Reproduce precisely the lines of the listing below, starting with the line that contains "durabilidad y un acabado estético impecable." and stopping after the line that contains "Nous utilisons des"; include nothing else.

---------------

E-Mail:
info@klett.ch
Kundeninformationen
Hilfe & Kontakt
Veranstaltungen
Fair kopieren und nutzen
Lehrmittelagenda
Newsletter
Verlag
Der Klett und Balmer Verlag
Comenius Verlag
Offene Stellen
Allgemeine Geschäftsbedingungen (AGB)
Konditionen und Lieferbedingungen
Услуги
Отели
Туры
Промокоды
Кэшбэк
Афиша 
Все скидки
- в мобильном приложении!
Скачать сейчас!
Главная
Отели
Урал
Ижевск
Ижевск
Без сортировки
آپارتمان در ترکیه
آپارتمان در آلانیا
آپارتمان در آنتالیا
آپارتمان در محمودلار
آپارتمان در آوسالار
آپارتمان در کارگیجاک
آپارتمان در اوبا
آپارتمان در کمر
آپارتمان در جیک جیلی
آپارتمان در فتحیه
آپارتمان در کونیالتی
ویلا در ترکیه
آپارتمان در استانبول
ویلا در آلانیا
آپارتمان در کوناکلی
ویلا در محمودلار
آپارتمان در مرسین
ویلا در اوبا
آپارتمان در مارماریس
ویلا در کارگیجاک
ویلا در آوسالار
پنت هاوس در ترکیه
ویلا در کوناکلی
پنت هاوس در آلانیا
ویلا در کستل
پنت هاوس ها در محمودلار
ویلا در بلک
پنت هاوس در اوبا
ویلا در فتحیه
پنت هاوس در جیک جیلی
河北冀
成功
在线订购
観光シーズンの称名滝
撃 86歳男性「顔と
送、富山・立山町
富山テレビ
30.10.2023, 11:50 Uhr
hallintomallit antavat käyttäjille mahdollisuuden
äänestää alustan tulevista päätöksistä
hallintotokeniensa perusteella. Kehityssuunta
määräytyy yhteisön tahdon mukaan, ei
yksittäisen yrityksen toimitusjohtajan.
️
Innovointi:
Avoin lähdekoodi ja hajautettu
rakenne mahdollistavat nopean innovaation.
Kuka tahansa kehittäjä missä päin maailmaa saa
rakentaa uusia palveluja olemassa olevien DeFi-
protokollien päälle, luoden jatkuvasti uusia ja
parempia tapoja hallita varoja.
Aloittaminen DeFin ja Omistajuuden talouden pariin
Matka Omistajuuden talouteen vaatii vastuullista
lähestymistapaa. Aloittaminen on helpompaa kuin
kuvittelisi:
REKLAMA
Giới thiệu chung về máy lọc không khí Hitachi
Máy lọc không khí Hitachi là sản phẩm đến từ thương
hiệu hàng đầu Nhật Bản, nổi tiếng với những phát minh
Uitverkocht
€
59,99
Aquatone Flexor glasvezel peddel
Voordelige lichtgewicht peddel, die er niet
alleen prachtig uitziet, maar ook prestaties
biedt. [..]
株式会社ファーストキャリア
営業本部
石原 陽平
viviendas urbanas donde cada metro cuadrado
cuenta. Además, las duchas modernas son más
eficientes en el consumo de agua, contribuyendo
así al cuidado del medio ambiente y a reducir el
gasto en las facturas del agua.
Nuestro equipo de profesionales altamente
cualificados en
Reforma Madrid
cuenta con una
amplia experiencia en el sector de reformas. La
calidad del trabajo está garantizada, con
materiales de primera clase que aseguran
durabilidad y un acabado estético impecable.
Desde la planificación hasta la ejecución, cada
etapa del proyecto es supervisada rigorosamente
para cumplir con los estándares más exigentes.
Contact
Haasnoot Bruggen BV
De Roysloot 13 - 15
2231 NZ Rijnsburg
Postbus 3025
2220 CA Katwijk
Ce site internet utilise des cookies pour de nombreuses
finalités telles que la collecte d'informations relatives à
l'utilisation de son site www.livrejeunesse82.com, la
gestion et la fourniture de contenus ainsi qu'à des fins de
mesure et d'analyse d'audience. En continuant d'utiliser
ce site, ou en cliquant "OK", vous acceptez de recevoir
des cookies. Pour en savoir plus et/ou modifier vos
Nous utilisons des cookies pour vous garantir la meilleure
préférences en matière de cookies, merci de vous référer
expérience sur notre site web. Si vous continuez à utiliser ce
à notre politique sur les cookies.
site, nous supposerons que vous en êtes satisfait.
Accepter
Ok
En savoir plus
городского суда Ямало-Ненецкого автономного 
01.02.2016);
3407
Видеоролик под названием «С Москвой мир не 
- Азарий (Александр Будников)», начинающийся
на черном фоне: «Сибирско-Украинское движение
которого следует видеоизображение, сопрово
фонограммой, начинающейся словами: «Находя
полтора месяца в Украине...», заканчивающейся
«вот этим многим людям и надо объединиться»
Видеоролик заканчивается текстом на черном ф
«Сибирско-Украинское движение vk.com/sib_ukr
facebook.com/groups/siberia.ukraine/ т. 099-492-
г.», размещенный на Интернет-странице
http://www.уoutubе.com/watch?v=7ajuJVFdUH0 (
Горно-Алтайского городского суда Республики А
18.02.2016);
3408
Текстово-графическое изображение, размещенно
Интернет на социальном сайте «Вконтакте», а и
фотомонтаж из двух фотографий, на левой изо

---------------

- _Output below_
durabilidad y un acabado estético impecable.
Desde la planificación hasta la ejecución, cada
etapa del proyecto es supervisada rigorosamente
para cumplir con los estándares más exigentes.
Contact
Haasnoot Bruggen BV
De Roysloot 13 - 15
2231 NZ Rijnsburg
Postbus 3025
2220 CA Katwijk
Ce site internet utilise des cookies pour de nombreuses
finalités telles que la collecte d'informations relatives à
l'utilisation de son site www.livrejeunesse82.com, la
gestion et la fourniture de contenus ainsi qu'à des fins de
mesure et d'analyse d'audience. En continuant d'utiliser
ce site, ou en cliquant "OK", vous acceptez de recevoir
des cookies. Pour en savoir plus et/ou modifier vos
Nous utilisons des cookies pour vous garantir la meilleure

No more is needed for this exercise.